64 Bit HIPS ?

Hi, I am currently looking for a full blown HIPS that supports 64 bit, so far I have only come across Ghost Security, which I am not a fan off to be honest.

After researching into HIPS applications I have found SSM, ProSecurity and Click'n'Safe, although none of the HIPS support 64 bit =(

Any recomendations would be nice?

Thanks.

 

Prevx2 supports x64

 

Thanks for the info =) Much appreciated

Although Prevx2 is a bulky application =(, plus it is not as powerfull as other HIPS mensioned above.

 

Putting Prevx 2.0 in expert mode will give you more HIPS functionality.

 

Thanks, i'll give it a try =)

 

You can try the Comodo Firewall Pro 3.0 Beta
http://download.comodo.com/cfp/download/setups/beta/CFP_Setup_3.0.9.229_XP_Vista_x64_BETA.exe

Keep in mind it's still under development but it is looking to be more powerful than most HIPS available out there right now...

The component of interest here is Proactive defence or Defense+

Here's a pic:

 

thanks looks good..

 

HIPS can't hook the kernel in x64. Not Comodo. Not Prevx. Not nobody. They gotta use API. Ergo, blatz - I will use WinXP until whenever, & then... something (ANYthing) besides Vista.

 

There are other legitimate ways to "hook" the kernel. You don't have to patch the service descriptor table.

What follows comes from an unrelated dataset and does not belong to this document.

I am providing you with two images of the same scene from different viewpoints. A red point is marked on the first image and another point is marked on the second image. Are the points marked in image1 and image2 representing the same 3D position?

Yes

APIs don't necessarily mean userland and they don't necessarily mean you lose protection.

For example, Prevx 2.0 on 64-bit XP and 64-bit 2003 Server is fully functional.
Not all of it is implemented in the same way as on the 32-bit kernels but it is fully functional; much of the implementation is common to both 32- and 64-bit.

Prevx 2.0 on 64-bit Vista is 98% functional and the missing pieces we need for the other 2% are available in the upcoming Vista Service Pack 1.

 

Prevx 2.0 by no means covers the full range of potentially-*dangerous*-behaviors as do (for instance) SSM and ProSec. Which is not to say that Prevx is necessarily less protective. Prevx's community-based concept is fundamentally different from those of SSM, PS, et alia.

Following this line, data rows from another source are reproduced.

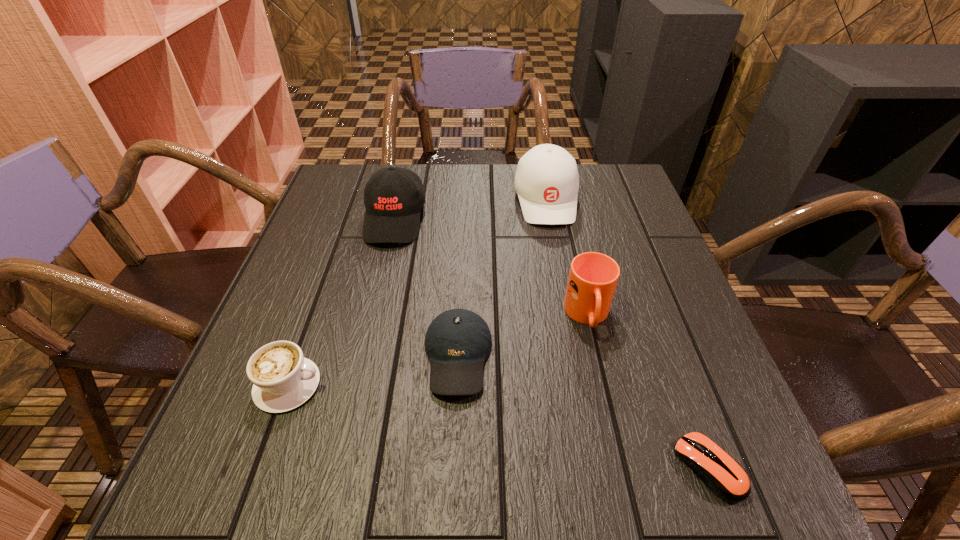 Find the location of `vacant space located on the handle side of the mug`. vacant space located on the handle side of the mug is located at coordinates (621, 459).

Locate an element on the screen. Image resolution: width=960 pixels, height=540 pixels. vacant space located to the right of the cappuccino's handle is located at coordinates (407, 385).

Locate an element on the screen. The width and height of the screenshot is (960, 540). vacant region located 0.170m on the front-facing side of the shortest baseball cap is located at coordinates (451, 509).

Image resolution: width=960 pixels, height=540 pixels. I want to click on vacant region located 0.370m on the left of the computer mouse, so click(x=438, y=468).

Identify the location of object positioned at the near edge. Image resolution: width=960 pixels, height=540 pixels. (722, 474).

This screenshot has height=540, width=960. I want to click on baseball cap located in the left edge section of the desktop, so click(393, 197).

Locate an element on the screen. This screenshot has height=540, width=960. cappuccino that is at the left edge is located at coordinates [x=282, y=378].

Locate an element on the screen. The image size is (960, 540). object positioned at the right edge is located at coordinates (722, 474).

You are a GUI agent. You are given a task and a screenshot of the screen. Output one action in this format:
    pyautogui.click(x=<x>, y=<y>)
    Task: Click on the object present at the far left corner
    Image resolution: width=960 pixels, height=540 pixels.
    Given the screenshot: What is the action you would take?
    click(393, 197)

Locate an element on the screen. The image size is (960, 540). object located in the near right corner section of the desktop is located at coordinates (722, 474).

For those who have no objection to being tied to an online database, that's fine. It's just NOT my cup of tea. I much prefer stand-alone.

In my view, Vista x64 has (at this stage) thrown the baby out with the bath water. That is, in protecting the kernel from bad guys, Vista has equally blocked true HIPS-type protective efforts of good guys.

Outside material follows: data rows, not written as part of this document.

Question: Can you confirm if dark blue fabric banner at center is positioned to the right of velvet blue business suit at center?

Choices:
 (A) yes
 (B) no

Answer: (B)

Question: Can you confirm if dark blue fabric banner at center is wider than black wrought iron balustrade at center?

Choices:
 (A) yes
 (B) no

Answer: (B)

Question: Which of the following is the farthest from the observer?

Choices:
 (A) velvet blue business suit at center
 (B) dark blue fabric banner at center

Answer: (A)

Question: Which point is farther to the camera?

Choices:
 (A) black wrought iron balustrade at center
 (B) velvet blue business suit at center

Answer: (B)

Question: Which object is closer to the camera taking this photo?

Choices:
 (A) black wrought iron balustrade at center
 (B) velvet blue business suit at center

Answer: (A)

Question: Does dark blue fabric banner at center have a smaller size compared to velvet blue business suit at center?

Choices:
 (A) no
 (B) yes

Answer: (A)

Vitali (SSM) & Jei (PS) both are still struggling to produce effective protection given the present status of Vista. I doubt that Prevx & Comodo have found some magical solution for providing full-blown "classical" HIPS-type of protection within the constraints of Vista's lock-out. Instead they have taken different and (in my opinion) lesser approaches.

 

There is an AppDefend beta which hooks the kernel fine in XP64 and 2003 x64. You just need to have a MS update removed which they released sometime after I did it which undid the particular method I was using.

It's possible. And when the next beta is out I will be working on what they modified so it will work even without removing their patch.

 

@Jason -- best of British luck to ye. Please keep us posted. If you lasso this dogey, I instantly become a *high probability customer*

 

I agree.

Comodo is very refreshing.

Seems not so according to Jasons remark below.

So what now?

One says it is possible another says it isn´t possible.. could someone clarify this whole story?!

Maybe we should open a new thread about the Vista kernel and what kind of possibilities we have.

 

Just goes to show --

There never was a horse that couldn't be rode.
There never was a cowboy that couldn't be throwed.

Jason found a "way in." No doubt the black hats will, too. Difference is, if the black hats get in, then their reward may run to 6 figures. Biiiig bucks! If Jason succeeds, then *maybe* some of us folks will spend 20 or 30 bucks for Jason's AppDefend.

Such being the case, I wonder who will work harder & longer to get into Vista's knickers -- the HIPS guys or the black hats?